João casou com a fulaninha, teve algumas aventuras com beltraninha, teve filhos. Eu? Eu implantei novos reinos, ri, bebi e vivi, conheci outros otários que tiveram o mesmo fim que ele. Ele... eu sinto demais a falta dele. Meu primeiro Brother. O parceiro inseparável. Eu queria conhecer os filhos dele, responder a alguma pergunta que quem sabe eles quisessem muito saber. Eu queria ensinar a fazer aviãozinho, a driblar os lanterninhas do cinema. Eu queria provar de novo aquele maldito pudim de leite. Eu queria um reino sem a tirania da minha liberdade.

07 abril, 2010

Eu era uma baratinha que um dia levou um banho de detefon, e desde então sempre saía de um lado para outro, totalmente desnorteada, querendo pelo-amor-de-Deus encontrar um buraquinho para me esconder antes que alguma sandália acertasse em cheio.
Mas não é que de repente eu tive sorte? Lá estava o buraquinho salvador da Pátria, um buraquinho em que eu cabia toda confortável, praticamente uma cama com lençol vendo filme em dia de chuva. E o buraquinho me protegeu quando todos os saltos e botas e tamancos queriam me fazer a estrela da festa. Ufa! Respirei aliviada. Enfim eu tinha um amigo, um abrigo, um portozinho (in)seguro.
Como eu poderia agradecer? Não poderia. Lembrarei pra sempre das primeiras vezes em que a gente disse: "Sério? Eu também penso sobre isso!". Desde então o buraquinho foi crescendo, crescendo, até ser maior que qualquer coisa, maior que o tamanco mais pesado.
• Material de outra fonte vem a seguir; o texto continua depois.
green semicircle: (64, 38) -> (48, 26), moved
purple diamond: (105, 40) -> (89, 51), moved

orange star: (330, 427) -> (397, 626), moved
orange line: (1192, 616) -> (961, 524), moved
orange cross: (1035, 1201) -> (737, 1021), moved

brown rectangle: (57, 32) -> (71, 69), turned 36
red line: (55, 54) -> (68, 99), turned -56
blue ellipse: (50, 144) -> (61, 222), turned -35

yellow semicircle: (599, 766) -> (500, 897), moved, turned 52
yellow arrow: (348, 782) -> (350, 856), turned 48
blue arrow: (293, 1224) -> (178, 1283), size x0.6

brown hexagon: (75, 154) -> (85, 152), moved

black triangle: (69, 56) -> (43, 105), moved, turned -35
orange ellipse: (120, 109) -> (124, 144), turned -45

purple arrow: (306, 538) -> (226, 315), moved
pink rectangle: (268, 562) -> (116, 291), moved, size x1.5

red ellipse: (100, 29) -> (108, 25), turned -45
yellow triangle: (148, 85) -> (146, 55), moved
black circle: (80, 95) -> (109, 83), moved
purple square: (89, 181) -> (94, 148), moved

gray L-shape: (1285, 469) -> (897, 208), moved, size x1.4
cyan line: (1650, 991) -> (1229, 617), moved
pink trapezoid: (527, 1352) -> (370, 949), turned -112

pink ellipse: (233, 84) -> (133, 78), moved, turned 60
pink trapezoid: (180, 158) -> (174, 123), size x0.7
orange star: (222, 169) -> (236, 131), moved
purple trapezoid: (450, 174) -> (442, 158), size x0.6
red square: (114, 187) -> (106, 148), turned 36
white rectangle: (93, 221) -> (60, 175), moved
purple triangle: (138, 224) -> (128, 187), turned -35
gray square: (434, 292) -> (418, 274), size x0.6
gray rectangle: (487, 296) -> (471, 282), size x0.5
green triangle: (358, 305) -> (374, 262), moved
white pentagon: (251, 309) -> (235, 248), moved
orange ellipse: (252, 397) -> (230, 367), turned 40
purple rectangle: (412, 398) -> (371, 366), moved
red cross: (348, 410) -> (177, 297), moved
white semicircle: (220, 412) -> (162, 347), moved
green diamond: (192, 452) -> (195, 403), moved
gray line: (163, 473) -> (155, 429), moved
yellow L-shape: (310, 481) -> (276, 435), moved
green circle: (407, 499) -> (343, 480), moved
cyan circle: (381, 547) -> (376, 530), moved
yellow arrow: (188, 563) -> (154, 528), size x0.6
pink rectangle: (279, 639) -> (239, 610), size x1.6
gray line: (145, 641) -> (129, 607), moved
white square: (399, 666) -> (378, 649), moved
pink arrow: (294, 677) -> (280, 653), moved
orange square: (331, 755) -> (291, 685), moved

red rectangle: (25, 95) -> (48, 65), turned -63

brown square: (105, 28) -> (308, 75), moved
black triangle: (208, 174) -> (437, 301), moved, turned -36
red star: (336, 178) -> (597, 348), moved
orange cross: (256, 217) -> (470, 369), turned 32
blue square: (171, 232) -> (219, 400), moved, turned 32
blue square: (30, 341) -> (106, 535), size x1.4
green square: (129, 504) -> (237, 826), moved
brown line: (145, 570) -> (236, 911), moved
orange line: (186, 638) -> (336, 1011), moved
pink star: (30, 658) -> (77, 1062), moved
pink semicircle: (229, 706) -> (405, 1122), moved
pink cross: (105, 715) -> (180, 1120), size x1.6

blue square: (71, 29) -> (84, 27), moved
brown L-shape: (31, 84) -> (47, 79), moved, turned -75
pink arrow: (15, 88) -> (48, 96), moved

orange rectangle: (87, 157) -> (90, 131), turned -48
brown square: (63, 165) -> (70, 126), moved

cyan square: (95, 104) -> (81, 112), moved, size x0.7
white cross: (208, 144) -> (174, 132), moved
Hoje eu sou uma baratinha que tira onda e sai correndo.
Pro melhor dos buraquinhos.

06 abril, 2010

Eu não tenho um amor, eu tenho um abraço

Hoje de manhã, enquanto cozinhava o arroz para o almoço, eu repeti entre lágrimas inúmeras vezes que você não me ama, que você não é meu amigo, que você nunca gostou de mim, que você não me ama, que você não é meu amigo, que você nunca gostou de mim.

Meus sonhos nunca foram seus sonhos.

Minha dor nunca foi sua dor.
Minha saudade nunca foi surpreendida.
Mas você me abraça.
Para que seus sonhos não sejam só seus.
Para que sua dor seja dividida.
Para que nunca mais você precise lembrar do que é sentir saudade.